Lembro de ter visto algumas fotos antigas dos reatores de Chernobyl em um documentário sobre desastres nucleares. As imagens mostravam essas estruturas imponentes, com um design que parecia futurista para a época, mas ao mesmo tempo transmitiam uma certa frieza técnica. As paredes de concreto e os sistemas de tubulação davam um ar de invencibilidade, como se nada pudesse dar errado ali. Era difícil imaginar que aquela precisão toda iria falhar de forma tão catastrófica.
O que mais me marcou foi o contraste entre a aparente normalidade das fotos e o que aconteceu depois. Os trabalhadores nas imagens pareciam confiantes, como se estivessem no controle de algo grandioso. Hoje, olhando para trás, dá um aperto no peito saber que cada detalhe ali seria parte de um dos maiores desastres da história.
Eu estava pesquisando sobre energia nuclear e me deparei com um arquivo de fotos dos reatores antes do acidente. Tinha algo quase artístico na maneira como os prédios cinza e azulados se destacavam contra o céu.
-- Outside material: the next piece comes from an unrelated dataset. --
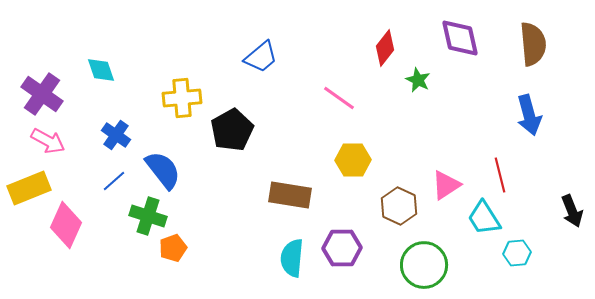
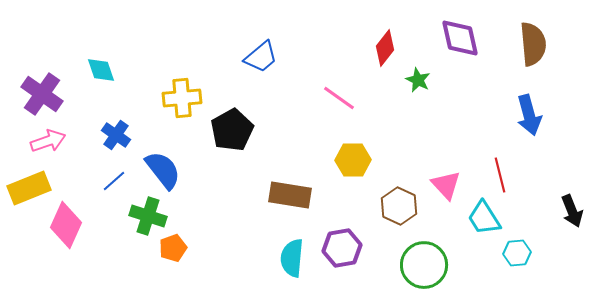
pink arrow: rotated 48 degrees counterclockwise
pink triangle: rotated 40 degrees counterclockwise
purple hexagon: rotated 9 degrees counterclockwise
Os vidros refletiam a luz de um jeito que sugeria modernidade, e os grafismos nas paredes lembravam um orgulho soviético de mostrar avanço tecnológico. Mas o mais curioso era a ausência de qualquer sinal de perigo, como se o risco fosse invisível até para as lentes da câmera.
Certa vez, encontrei um álbum online com imagens de Chernobyl antes do desastre. As fotos em preto e branco mostravam os reatores como gigantes adormecidos, silenciosos e imperturbáveis. A arquitetura lembrava uma mistura de laboratório e fábrica, com linhas limpas e funcionais. Havia uma certa grandiosidade naquilo, como se a humanidade tivesse dominado completamente a energia nuclear. Mas o vazio ao redor, a ausência de vida, parecia prenunciar o que estava por vir. Hoje, essas imagens são como fantasmas de um tempo que não volta mais.